Protecting our Marinas
Just like our marina users and berth holders, we love where we live/work. Considering ourselves lucky to run a marina where many choose to holiday, relax and spend their precious leisure time.
But we’re not the only ones here.
Yacht Havens Director Rupert Wagstaff explains “as custodians, we’re responsible for maintaining our marinas for the next generations, protecting and preserving our neighbouring wildlife’s habitats. Doing what we can to future proof our marinas for generations to come, so our berth holders can potter in and out of Lymington River, spot different species of wading birds, wild fowl, marine wildlife and enjoy the beautiful surroundings.”
But the rise in sea levels and rigours of natural waves has caused erosion along the coastline of Lymington’s salt marshes over the last century, impacting on Lymington harbour. And those salt marshes? Well, they play an important role in shielding our marinas, moorings and sea defences from wave attack too.
Rupert continued “something had to be done to protect the sustainability of the salt marshes, inhabiting wildlife and the future enjoyment of boating enthusiasts to come.”
In a pioneering scheme, dubbed a national trial for future regeneration projects, we joined forces with Lymington Harbour Commissioners (LHC) to work on significantly reducing marsh erosion through Beneficial Use of Dredged Material.
Have you spotted the barges out in the river and wondered who, what, why?
Well, it’s us, the Lymington Yacht Haven. (our neighbours at Berthon Boatyard have one out there too).
But what are Lymington Yacht Haven doing on barges?
We’re dredging lovely mud from the outer reaches of the Lymington riverbed and relocating it to the East side of the river, creating a sacrificial sediment-rich reef, to protect the salt marshes behind.
And we’ve been at it since 2014. Completing the first scheme in 2017, dredging 19,380 tonnes of mud, building an inter-tidal area at “Boiler Marsh”, which had previously suffered considerable erosion. In 2017, we were awarded a 5-year licence to undertake a second scheme, dredging 10,000 tonnes of mud every year until 2024.
As a member of the Solent Forum Beneficial Use of Dredging in the Solent (BUDS) project, it’s our duty to identify wider opportunities for beneficial use of dredged mud within the Solent too.

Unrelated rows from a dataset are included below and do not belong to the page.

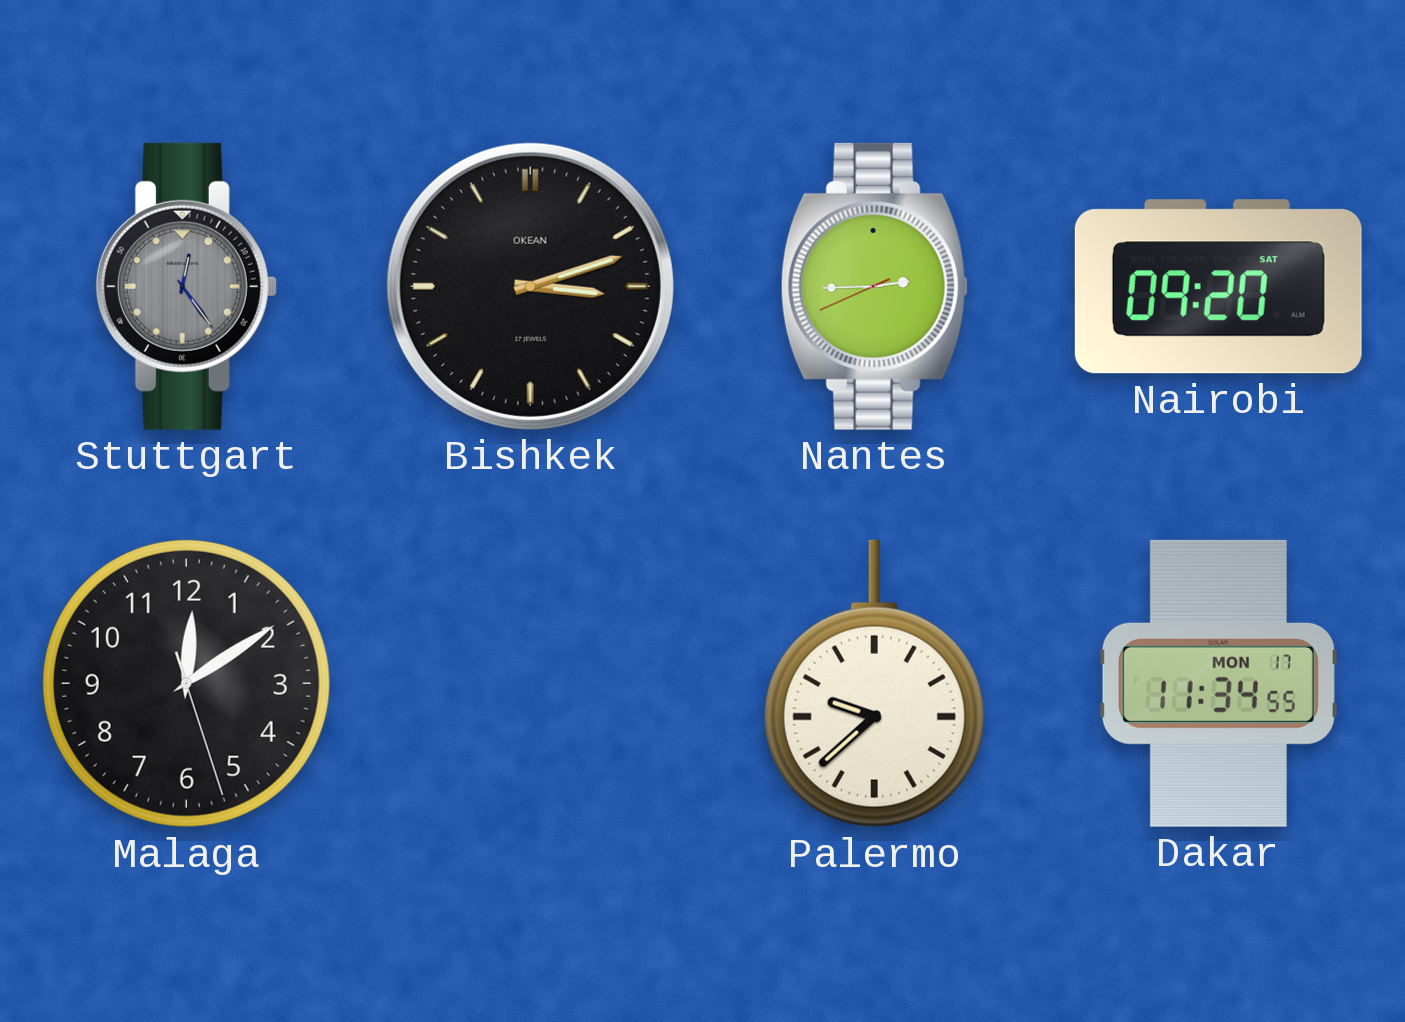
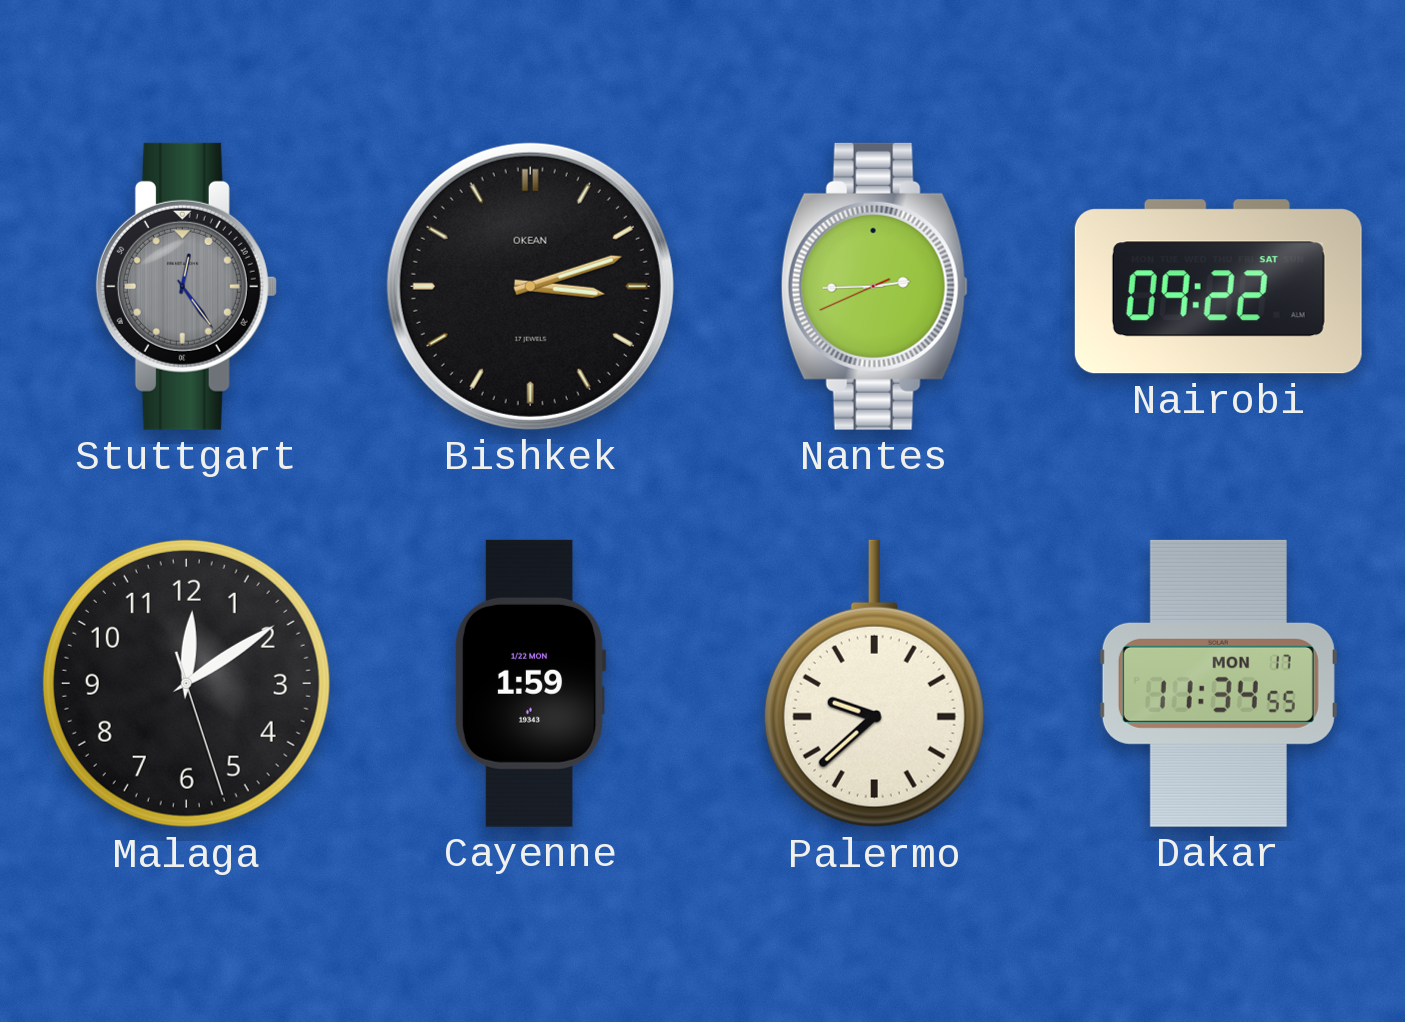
Nairobi: 09:20 -> 09:22
Cayenne: none -> 1:59
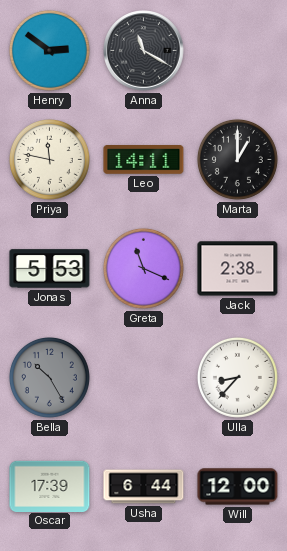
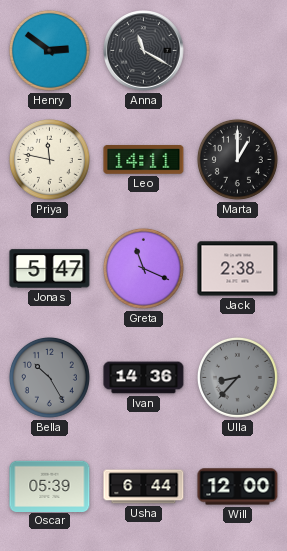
Jonas: 5:53 -> 5:47
Ivan: none -> 14:36
Ulla dial: white -> grey
Oscar: 17:39 -> 05:39
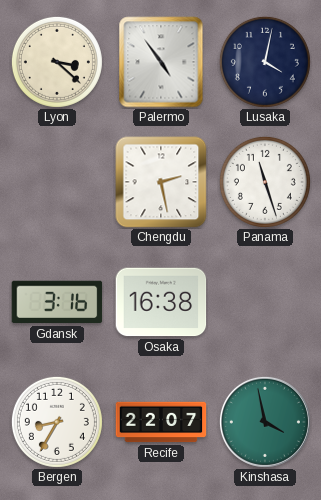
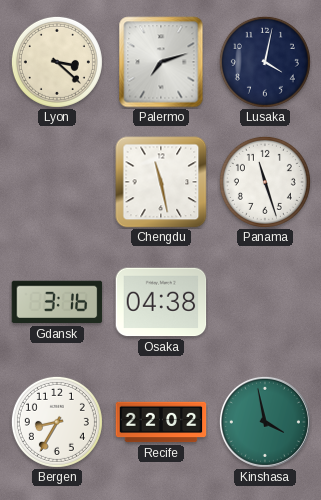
Palermo: 4:54 -> 7:12
Chengdu: 2:28 -> 11:28
Osaka: 16:38 -> 04:38
Recife: 22:07 -> 22:02
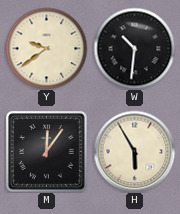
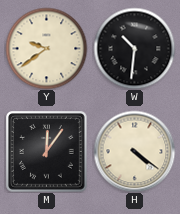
H: 5:55 -> 4:21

Using the Yacht Haven’s own dredging plant, digger and barge, our staff go out and dredge the outer reaches of Lymington River, taking it up along the East side, depositing it in a systematic order to build up the marsh level in designated areas. Take a look at dredging close up.
By creating a sacrificial reef within the bay; we can replenish the salt marsh, protect the marshes behind, encourage wildlife and slow down erosion.
The barge’s secret weapon is its hopper doors which open within the hull, without increasing the draft, which means we can deposit mud in very shallow water. Dropping denser, richer sediment for the benefit of populating wildlife.
On this 5-year rolling programme, we’re out there dredging the river during November, December and January. Then we come back into the marina from mid-January through March to dredge the Lymington Yacht Haven marina to retain the depth of 2.5m below chart datum.
Is the dredging scheme encouraging wildlife to return?
We’re continually monitoring the effects and so far, careful monitoring has shown that much of the deposited sediment has consolidated, resulting in the newly built-up sites doing well. With marsh plants growing, wading birds feeding and wild fowl nesting along the coastline.
In summing up, Rupert added “together with the Lymington Harbour Commissioners we’re learning valuable lessons in how the technical aspects of this scheme can work alongside recreational leisure, ensuring the continued sustainable use of our beautiful Lymington harbour.”
We’ll report back soon on life on the saltmarshes, nesting wildlife and marina inhabitants.